W przemówieniu Clinton oficjalnie nominuje Obamę na kandydata partii w wyborach 6 listopada i przedstawi argumenty za jego reelekcją. Podkreśli ekonomiczne osiągnięcia prezydenta, np. fakt, że nie dopuścił do głębszego kryzysu w 2009 roku i uratował amerykański przemysł samochodowy przed bankructwem.
Prominentna rola przyznana Clintonowi ma podkreślić spójność Partii Demokratycznej, która jednoznacznie popiera kandydaturę Obamy.
Były prezydent kilkakrotnie krytykował Obamę, m.in. wzywając go, aby poparł tymczasowe przedłużenie cięć podatkowych dla wszystkich Amerykanów. Obama opowiada się za wygaśnięciem ulg w podatkach dochodowych od najzamożniejszych obywateli.
Krytyka ze strony Clintona dała powody do komentarzy, że skrycie pragnie on nawet porażki Obamy w wyborach. W kampanii w 2008 r. Clinton popierał w prawyborach demokratycznych kandydaturę swej małżonki Hillary Clinton.
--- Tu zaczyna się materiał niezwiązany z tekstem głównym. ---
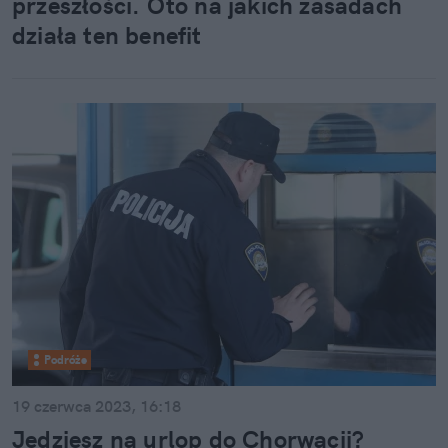
przeszłości. Oto na jakich zasadach
działa ten benefit
Podróże
19 czerwca 2023, 16:18
Jedziesz na urlop do Chorwacji?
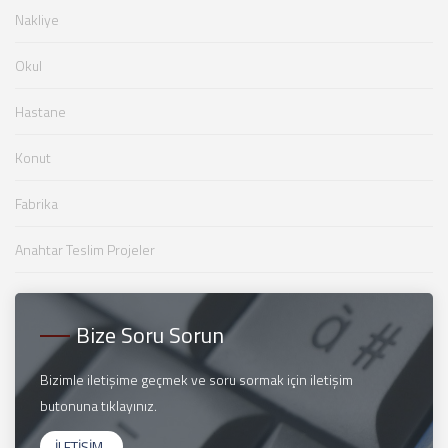
Nakliye
Okul
Hastane
Konut
Fabrika
Anahtar Teslim Projeler
Bize Soru Sorun
Bizimle iletişime geçmek ve soru sormak için iletişim
butonuna tıklayınız.
İLETİŞİM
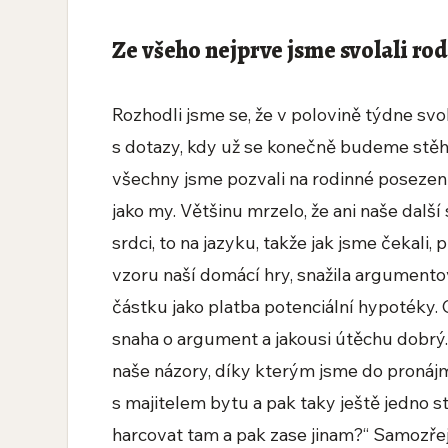
Ze všeho nejprve jsme svolali ro
Rozhodli jsme se, že v polovině týdne sv
s dotazy, kdy už se konečně budeme stěho
všechny jsme pozvali na rodinné posezení
jako my. Většinu mrzelo, že ani naše další
srdci, to na jazyku, takže jak jsme čekali,
vzoru naší domácí hry, snažila argumento
částku jako platba potenciální hypotéky. 
snaha o argument a jakousi útěchu dobrý
naše názory, díky kterým jsme do pronájm
s majitelem bytu a pak taky ještě jedno s
harcovat tam a pak zase jinam?“ Samozřejm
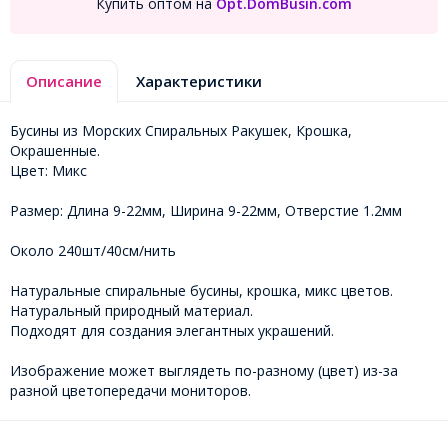
Купить оптом на
Opt.DomBusin.com
Описание
Характеристики
Бусины из Морских Спиральных Ракушек, Крошка,
Окрашенные.
Цвет: Микс
Размер: Длина 9-22мм, Ширина 9-22мм, Отверстие 1.2мм
Около 240шт/40см/нить
Натуральные спиральные бусины, крошка, микс цветов.
Натуральный природный материал.
Подходят для создания элегантных украшений.
Изображение может выглядеть по-разному (цвет) из-за
разной цветопередачи мониторов.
Bill Clinton, wciąż niezmiernie popularny wśród Demokratów i niezależnych wyborców, zadeklarował jednak w tym roku zdecydowane poparcie dla Obamy.
Jego wystąpienie na konwencji w Charlotte i demonstracja jedności Demokratów stoją w jaskrawym kontraście do sytuacji w partii Republikanów (GOP).
Republikanie poparli Mitta Romneya, ale po długich prawyborach, w których szukano alternatywy dla jego kandydatury.
W dodatku były republikański prezydent George W. Bush jest uważany w stronnictwie za "toksycznego" polityka i chociaż poparł on Romneya, elity GOP tego nie eksponują.
Bush nie będzie nawet obecny na przedwyborczej konwencji Republikanów, która odbędzie się w Tampie na Florydzie w dniach 27-31 sierpnia.